* WHAT THE TASK ASKS *
In the data below, find each line containing the string "esport" and return it.

* DATA TO USE *
::::::::::
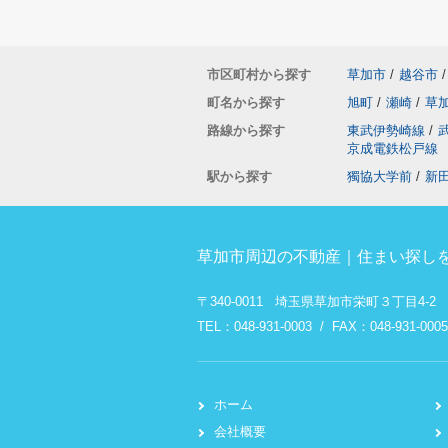
市区町村から探す
草加市
/
越谷市
/
町名から探す
旭町
/
瀬崎
/
草
路線から探す
東武伊勢崎線
/
京成電鉄松戸線
駅から探す
獨協大学前
/
新
草加市周辺の不動産｜住まい探しを
〒340-0011 埼玉県草加市栄町３丁目4-2
TEL：048-931-0003 / FAX：048-931-0005
ホーム
会社概要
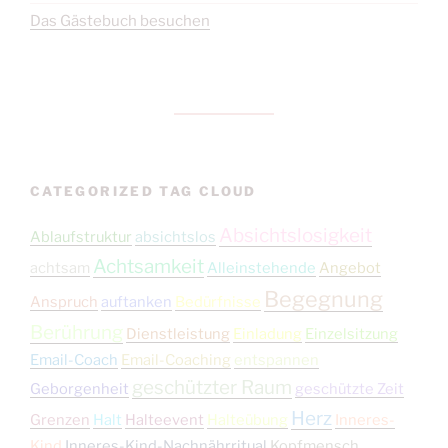
Das Gästebuch besuchen
CATEGORIZED TAG CLOUD
Absichtslosigkeit
Ablaufstruktur
absichtslos
Achtsamkeit
achtsam
Alleinstehende
Angebot
Begegnung
Anspruch
auftanken
Bedürfnisse
Berührung
Dienstleistung
Einladung
Einzelsitzung
Email-Coach
Email-Coaching
entspannen
geschützter Raum
Geborgenheit
geschützte Zeit
Herz
Grenzen
Halt
Halteevent
Halteübung
Inneres-
Kind
Inneres-Kind-Nachnährritual
Kopfmensch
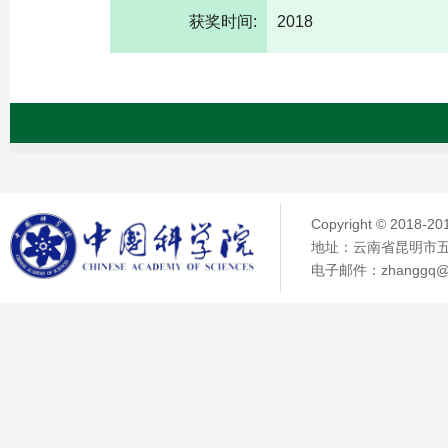
获奖时间:
2018
Copyright © 2018
地址：云南省昆明市五华
电子邮件：zhanggq@ma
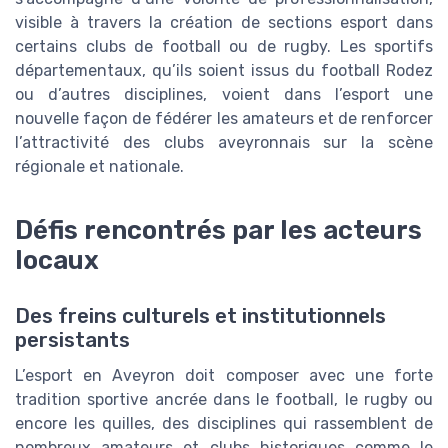
visible à travers la création de sections esport dans
certains clubs de football ou de rugby. Les sportifs
départementaux, qu’ils soient issus du football Rodez
ou d’autres disciplines, voient dans l’esport une
nouvelle façon de fédérer les amateurs et de renforcer
l’attractivité des clubs aveyronnais sur la scène
régionale et nationale.
Défis rencontrés par les acteurs
locaux
Des freins culturels et institutionnels
persistants
L’esport en Aveyron doit composer avec une forte
tradition sportive ancrée dans le football, le rugby ou
encore les quilles, des disciplines qui rassemblent de
nombreux amateurs et clubs historiques comme le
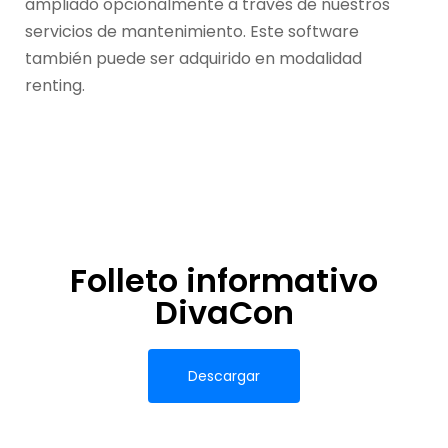
ampliado opcionalmente a través de nuestros
servicios de mantenimiento. Este software
también puede ser adquirido en modalidad
renting.
Folleto informativo
DivaCon
Descargar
::::::::::
* EXPECTED ANSWER *
visible à travers la création de sections esport dans
ou d’autres disciplines, voient dans l’esport une
L’esport en Aveyron doit composer avec une forte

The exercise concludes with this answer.